©Reuters. BofA discusses S&P 500 key levels after massive rally
(Updated – March 12, 2024 10:22 AM EDT)
On Tuesday, BofA highlighted significant levels following recent gains. They said the SPX is showing signs of potential upside depletion, and that the daily and weekly Demarck indicators and Japanese candlestick patterns, and he, indicate risks. Despite these signals, SPX support levels are identified at 4800 and 4600, with resistance at 5200 and 5600.
According to the investment bank, SPX remains on a bullish trajectory, featuring a breakout of a “cup-and-handle” pattern, suggesting a potential rally to 5,200 and even 5,600. Last week, the index approached the 5,200 mark, reaching an all-time high of 5,189.26. . Analysts expect SPX could face challenges near the 5,200 yen level before experiencing a decline that could reverse its bullish trend and set the stage for a push towards the 5,600 yen level. are doing.
Further reinforcing its bullish outlook, BofA said SPX's cumulative net additions have surged from the double bottom pattern formed in October 2022 and October 2023, confirming the strength of the rally.
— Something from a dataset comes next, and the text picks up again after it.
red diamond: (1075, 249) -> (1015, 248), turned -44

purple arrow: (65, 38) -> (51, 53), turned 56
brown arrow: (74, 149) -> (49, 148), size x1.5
This break in cumulative gains as opposed to declines indicates growing investor confidence and the potential for further growth towards the 2021 highs.
Bullish confirmation was also provided by the advance-decline (AD) lines of SPX and the New York Stock Exchange Composite Index, with both stocks reaching new highs, the company said. This widening of the rally is seen as a buyable push within the current cyclical and secular bull market, as the pullback, if it occurs, will not result from market narrowing. suggests that it is possible.
However, BofA acknowledges that risk factors remain. The most active advancer-decrease line representing the top 15 most active stocks in the US has not confirmed an advance and shows a bearish divergence from the start of the year in 2024. Although this is considered a market risk, new highs for SPX and SPX remain high. The NYSE's AD line, combined with the S&P 500's equal weight and stability in small-cap stocks, suggests that the most active AD line lag is due to a shift away from mega-cap stocks rather than a significant bearish signal in the market. This suggests that it may be possible.
Finally, investor sentiment has become increasingly bullish starting in the second half of 2023. The American Association of Individual Investors Bullish Measure (AAIIBULL) currently stands at 51.7, below its previous high of 57-60. Historically, SPX has peaked after such climactic bullish sentiment levels, suggesting there may still be room for the market to move higher.